- Opening Delimiter -

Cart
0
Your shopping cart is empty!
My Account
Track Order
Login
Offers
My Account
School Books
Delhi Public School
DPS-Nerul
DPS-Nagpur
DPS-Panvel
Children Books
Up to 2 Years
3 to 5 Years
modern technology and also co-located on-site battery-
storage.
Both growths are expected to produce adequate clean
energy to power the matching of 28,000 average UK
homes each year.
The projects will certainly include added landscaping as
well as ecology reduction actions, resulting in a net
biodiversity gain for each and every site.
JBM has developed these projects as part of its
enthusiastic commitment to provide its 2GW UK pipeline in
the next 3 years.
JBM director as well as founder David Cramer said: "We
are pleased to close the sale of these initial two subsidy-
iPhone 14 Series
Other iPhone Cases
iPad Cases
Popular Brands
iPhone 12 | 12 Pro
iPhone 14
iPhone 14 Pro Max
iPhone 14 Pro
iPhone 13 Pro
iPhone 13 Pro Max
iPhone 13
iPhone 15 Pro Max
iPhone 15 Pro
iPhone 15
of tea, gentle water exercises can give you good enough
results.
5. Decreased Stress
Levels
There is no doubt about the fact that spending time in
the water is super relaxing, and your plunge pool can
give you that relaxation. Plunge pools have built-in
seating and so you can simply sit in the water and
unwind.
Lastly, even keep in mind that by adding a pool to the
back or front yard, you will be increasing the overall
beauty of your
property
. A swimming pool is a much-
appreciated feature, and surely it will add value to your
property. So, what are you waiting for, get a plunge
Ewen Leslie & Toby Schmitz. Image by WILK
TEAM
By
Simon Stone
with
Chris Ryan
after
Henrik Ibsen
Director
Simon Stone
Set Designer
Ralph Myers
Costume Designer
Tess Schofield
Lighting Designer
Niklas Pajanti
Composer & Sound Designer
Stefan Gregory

- Closing Delimiter -

→ WORK TASK
Your task is to gather all lines from the entries above that hold the word "water".

→ WRITTEN REPLY
of tea, gentle water exercises can give you good enough
the water is super relaxing, and your plunge pool can
seating and so you can simply sit in the water and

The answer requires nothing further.